| Work order |
Where the records below show the word "Hippie" in a line, please copy that line.

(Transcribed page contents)
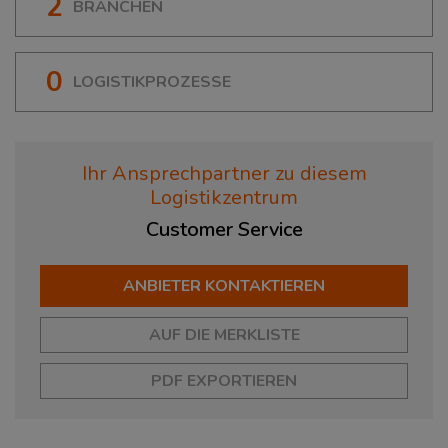
2
BRANCHEN
0
LOGISTIKPROZESSE
Ihr Ansprechpartner zu diesem
Logistikzentrum
Customer
Service
ANBIETER KONTAKTIEREN
AUF DIE MERKLISTE
PDF EXPORTIEREN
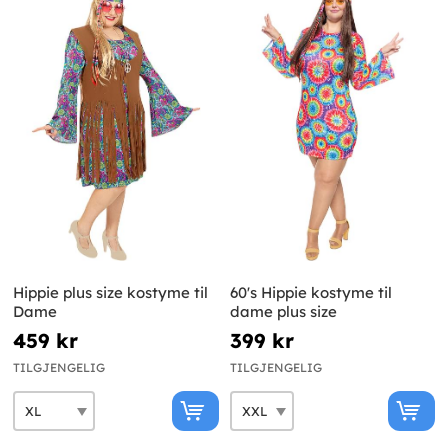
Hippie plus size kostyme til
60's Hippie kostyme til
Dame
dame plus size
459 kr
399 kr
TILGJENGELIG
TILGJENGELIG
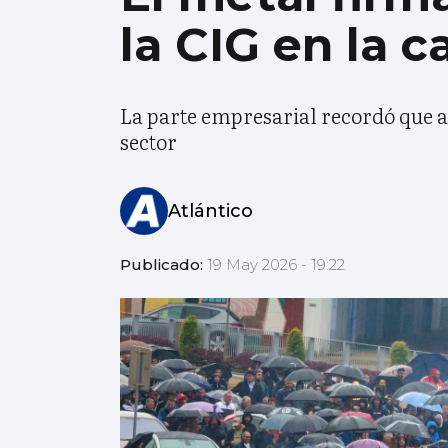
la CIG en la ca
La parte empresarial recordó que a
sector
Atlántico
Publicado:
19 May 2026 - 19:22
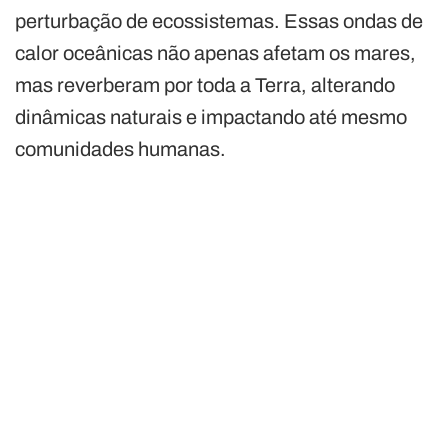
perturbação de ecossistemas. Essas ondas de
calor oceânicas não apenas afetam os mares,
mas reverberam por toda a Terra, alterando
dinâmicas naturais e impactando até mesmo
comunidades humanas.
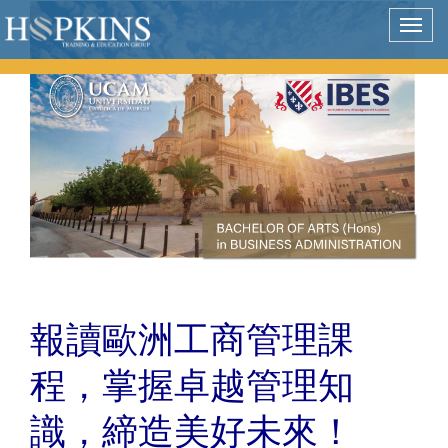
Togg
navig
報讀歐洲工商管理課
程，掌握卓越管理知
識，締造美好未來！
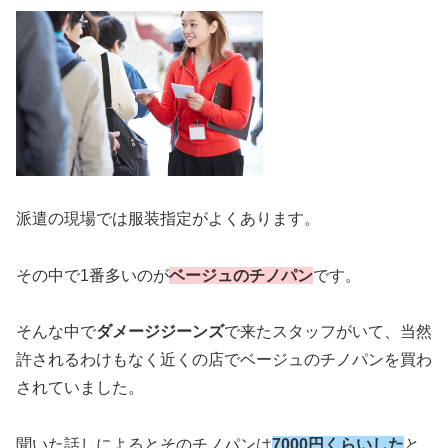
派遣の現場では服装指定がよくあります。
その中で1番多いのが
ベージュのチノパン
です。
そんな中で
ダメージジーンズ
で来たスタッフがいて、当然
許されるわけもなく近くの店でベージュのチノパンを買わ
されていました。
聞いた話しによるとそのチノパンは
7000円くらいした
と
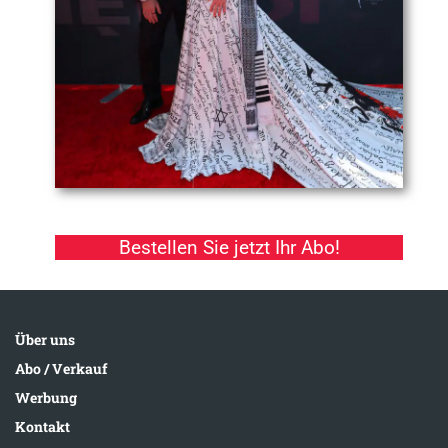
Bestellen Sie jetzt Ihr Abo!
Über uns
Abo / Verkauf
Werbung
Kontakt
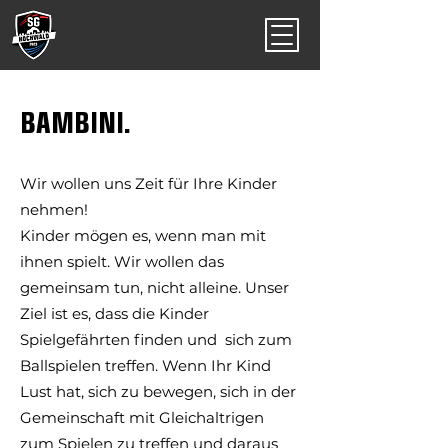
BAMBINI.
Wir wollen uns Zeit für Ihre Kinder
nehmen!
Kinder mögen es, wenn man mit
ihnen spielt. Wir wollen das
gemeinsam tun, nicht alleine. Unser
Ziel ist es, dass die Kinder
Spielgefährten finden und sich zum
Ballspielen treffen. Wenn Ihr Kind
Lust hat, sich zu bewegen, sich in der
Gemeinschaft mit Gleichaltrigen
zum Spielen zu treffen und daraus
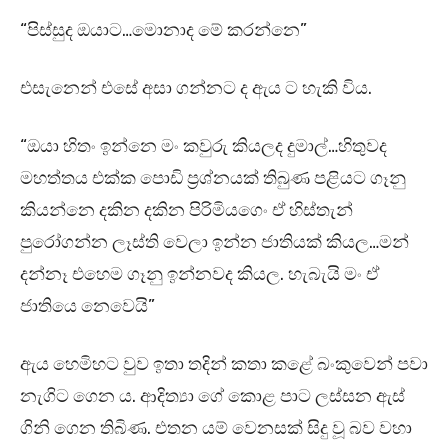
“පිස්සුද ඔයාට…මොනාද මේ කරන්නෙ”
එසැනෙන් එසේ අසා ගන්නට ද ඇය ට හැකි විය.
“ඔයා හිතං ඉන්නෙ මං කවුරු කියලද දුමාල්…හිතුවද
මහත්තය එක්ක පොඩි ප්‍රශ්නයක් තිබුණ පළියට ගෑනු
කියන්නෙ දකින දකින පිරිමියගෙං ඒ හිස්තැන්
පුරෝගන්න ලෑස්ති වෙලා ඉන්න ජාතියක් කියල…මන්
දන්නෑ එහෙම ගෑනු ඉන්නවද කියල. හැබැයි මං ඒ
ජාතියෙ නෙවෙයි”
ඇය හෙමිහට වුව ඉතා තදින් කතා කළේ බංකුවෙන් පවා
නැගිට ගෙන ය. ආදිත්‍යා ගේ කොළ පාට ලස්සන ඇස්
ගිනි ගෙන තිබිණ. එතන යම් වෙනසක් සිදු වූ බව වහා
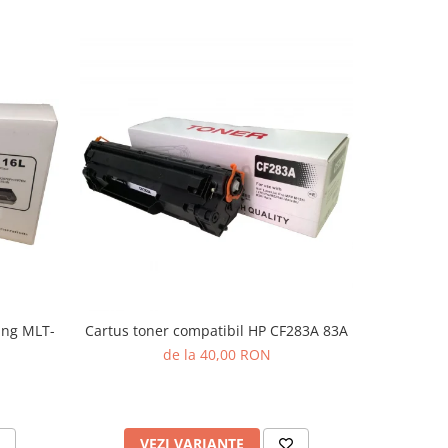
ung MLT-
Cartus toner compatibil HP CF283A 83A
Cartus t
de la 40,00 RON
VEZI VARIANTE
AD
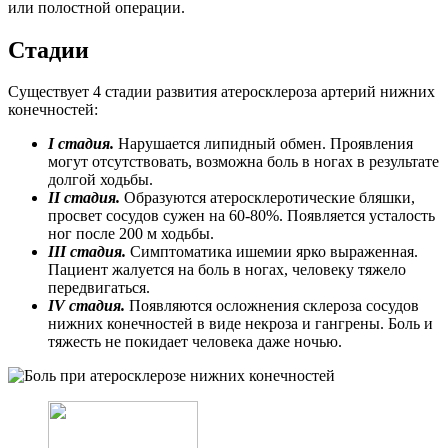
или полостной операции.
Стадии
Существует 4 стадии развития атеросклероза артерий нижних
конечностей:
I стадия.
Нарушается липидный обмен. Проявления
могут отсутствовать, возможна боль в ногах в результате
долгой ходьбы.
II стадия.
Образуются атеросклеротические бляшки,
просвет сосудов сужен на 60-80%. Появляется усталость
ног после 200 м ходьбы.
III стадия.
Симптоматика ишемии ярко выраженная.
Пациент жалуется на боль в ногах, человеку тяжело
передвигаться.
IV стадия.
Появляются осложнения склероза сосудов
нижних конечностей в виде некроза и гангрены. Боль и
тяжесть не покидает человека даже ночью.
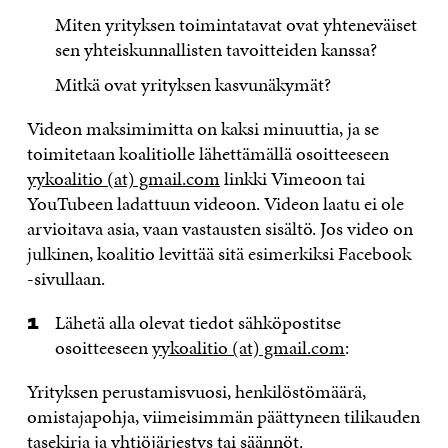
Miten yrityksen toimintatavat ovat yhteneväiset
sen yhteiskunnallisten tavoitteiden kanssa?
Mitkä ovat yrityksen kasvunäkymät?
Videon maksimimitta on kaksi minuuttia, ja se
toimitetaan koalitiolle lähettämällä osoitteeseen
yykoalitio (at) gmail.com
linkki Vimeoon tai
YouTubeen ladattuun videoon. Videon laatu ei ole
arvioitava asia, vaan vastausten sisältö. Jos video on
julkinen, koalitio levittää sitä esimerkiksi Facebook
-sivullaan.
Lähetä alla olevat tiedot sähköpostitse
osoitteeseen
yykoalitio (at) gmail.com
:
Yrityksen perustamisvuosi, henkilöstömäärä,
omistajapohja, viimeisimmän päättyneen tilikauden
tasekirja ja yhtiöjärjestys tai säännöt.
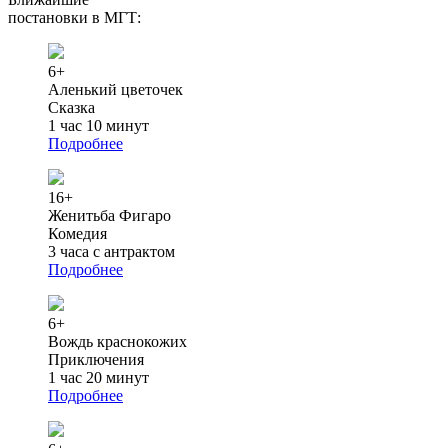
постановки в МГТ:
6+
Аленький цветочек
Сказка
1 час 10 минут
Подробнее
16+
Женитьба Фигаро
Комедия
3 часа с антрактом
Подробнее
6+
Вождь краснокожих
Приключения
1 час 20 минут
Подробнее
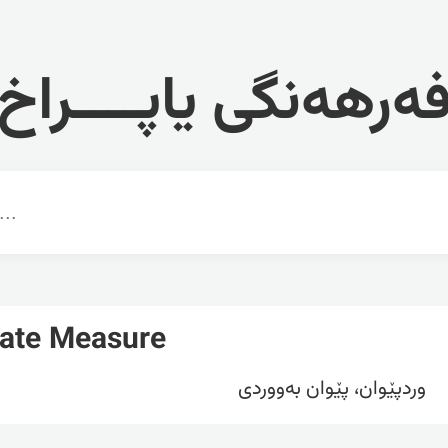
ەرهەنگی یاپــــراخ
ate Measure
وردپێوان، پێوان بەووردی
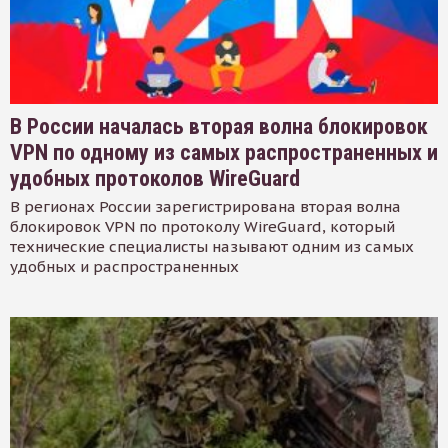
В России началась вторая волна блокировок
VPN по одному из самых распространенных и
удобных протоколов WireGuard
В регионах России зарегистрирована вторая волна
блокировок VPN по протоколу WireGuard, который
технические специалисты называют одним из самых
удобных и распространенных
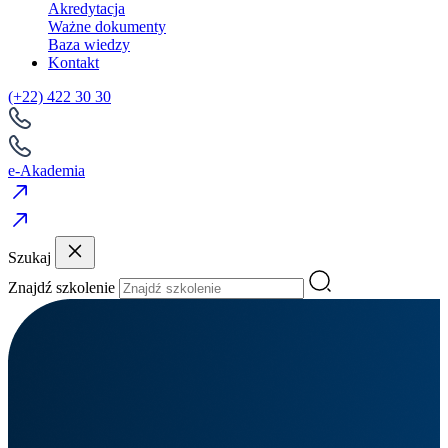
Akredytacja
Ważne dokumenty
Baza wiedzy
Kontakt
(+22) 422 30 30
e-Akademia
Szukaj
Znajdź szkolenie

| Solved exercise |
Hippie plus size kostyme til
60's Hippie kostyme til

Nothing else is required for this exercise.